Tuesday tech links: Conferences
I love attending conferences and try to squeeze in as many as possible. However, time, distance and expense have to be taken into consideration, so my options are often limited. The following are upcoming conferences I wish I could attend. If anyone out there is attending any of these, please contact me, as attending conferences vicariously is often just as entertaining.
1. ReadWrite Real-Time Web Summit. I’ve mentioned the real-time web many times on this blog, and this event should produce some exciting insights.
The ReadWrite Real-Time Web Summit will be made up of a smart and diverse group of people. Together we will discuss the key questions, in the process creating a final agenda on-site - and in real-time! The Real-Time Web is changing so fast that no predetermined agenda of talking heads on stage can do it justice.
2. The Internet as Playground and Factory. A fascinating subject that is rarely discussed in the rush to find the next up-and-coming social media app.
Today we are arguably in the midst of massive transformations in economy, labor, and life related to digital media. The purpose of this conference is to interrogate these dramatic shifts restructuring leisure, consumption, and production since the mid-century. In the 1950s television began to establish commonalities between suburbanites across the United States. Currently, communities that were previously sustained through national newspapers now started to bond over sitcoms. Increasingly people are leaving behind televisions sets in favor of communing with — and through– their computers. They blog, comment, procrastinate, refer, network, tease, tag, detag, remix, and upload and from all of this attention and all of their labor, corporations expropriate value. Guests in the virtual world Second Life even co-create the products and experiences, which they then consume. What is the nature of this interactive ‘labor’ and the new forms of digital sociality that it brings into being? What are we doing to ourselves?

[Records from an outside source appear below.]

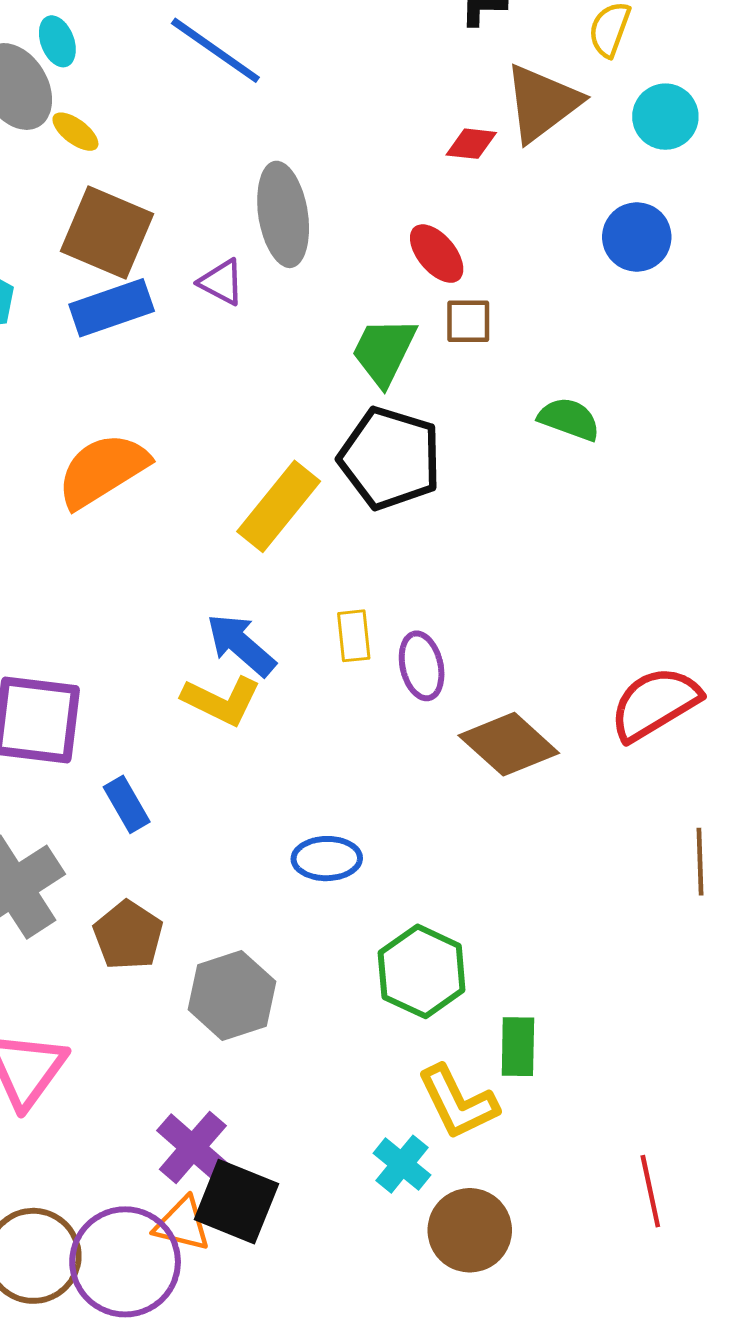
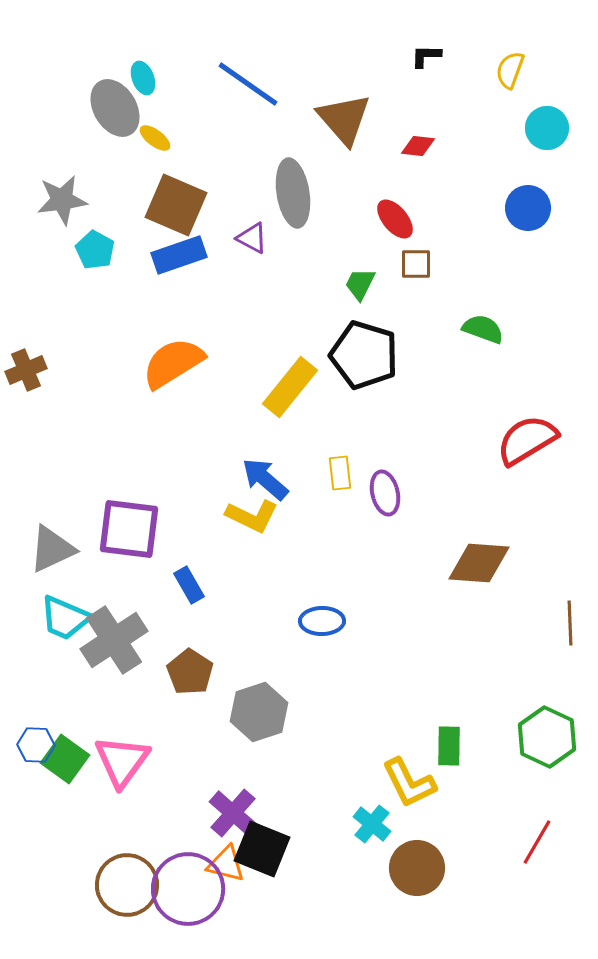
brown triangle: (542, 103) -> (344, 119), moved, turned -34
green trapezoid: (384, 351) -> (360, 284), size x0.7
red semicircle: (655, 704) -> (527, 440), moved
brown diamond: (509, 744) -> (479, 563), moved, turned -38
green hexagon: (422, 971) -> (547, 737), moved
red line: (650, 1191) -> (537, 842), turned 42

3. Engaging Data Forum. As we enter the next phase of the web, it seems privacy will become an even more contentious issue.

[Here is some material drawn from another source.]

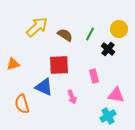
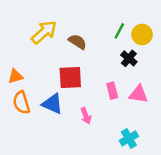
green line: (90, 34) -> (119, 31), moved
pink triangle: (116, 95) -> (138, 94), moved
orange semicircle: (22, 104) -> (21, 103), moved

The Engaging Data: First International Forum on the Application and Management of Personal Electronic Information is the launching event of the Engaging Data Initiative, which will include a series of discussion panels and conferences at MIT. This initiative seeks to address the issues surrounding the application and management of personal electronic information by bringing together the main stakeholders from multiple disciplines, including social scientists, engineers, manufacturers, telecommunications service providers, Internet companies, credit companies and banks, privacy officers, lawyers, and watchdogs, and government officials.
Wildcard. Shift Electronic Arts Festival. I firmly believe that librarians, when looking at technology and trying to divine its future direction and what it will mean for our profession, should pay greater attention to the art world, where early adopters and innovators can be found.
From the dazzling shaman of dance music Ebony Bones to electro pioneers Dieter Moebius and Hans-Joachim Roedelius aka Cluster, from Susan Collins’ live-video broadcast from a haunted house in Britain and real-time tech-necromancy courtesy of Hamburg robotics artists F18, to seriously fathoming the borders of reality with the video medium: with “Magic. Tech-Evocations and Assumptions of Paranormal Realities” as its theme, Shift guarantees an enchantingly varied programme.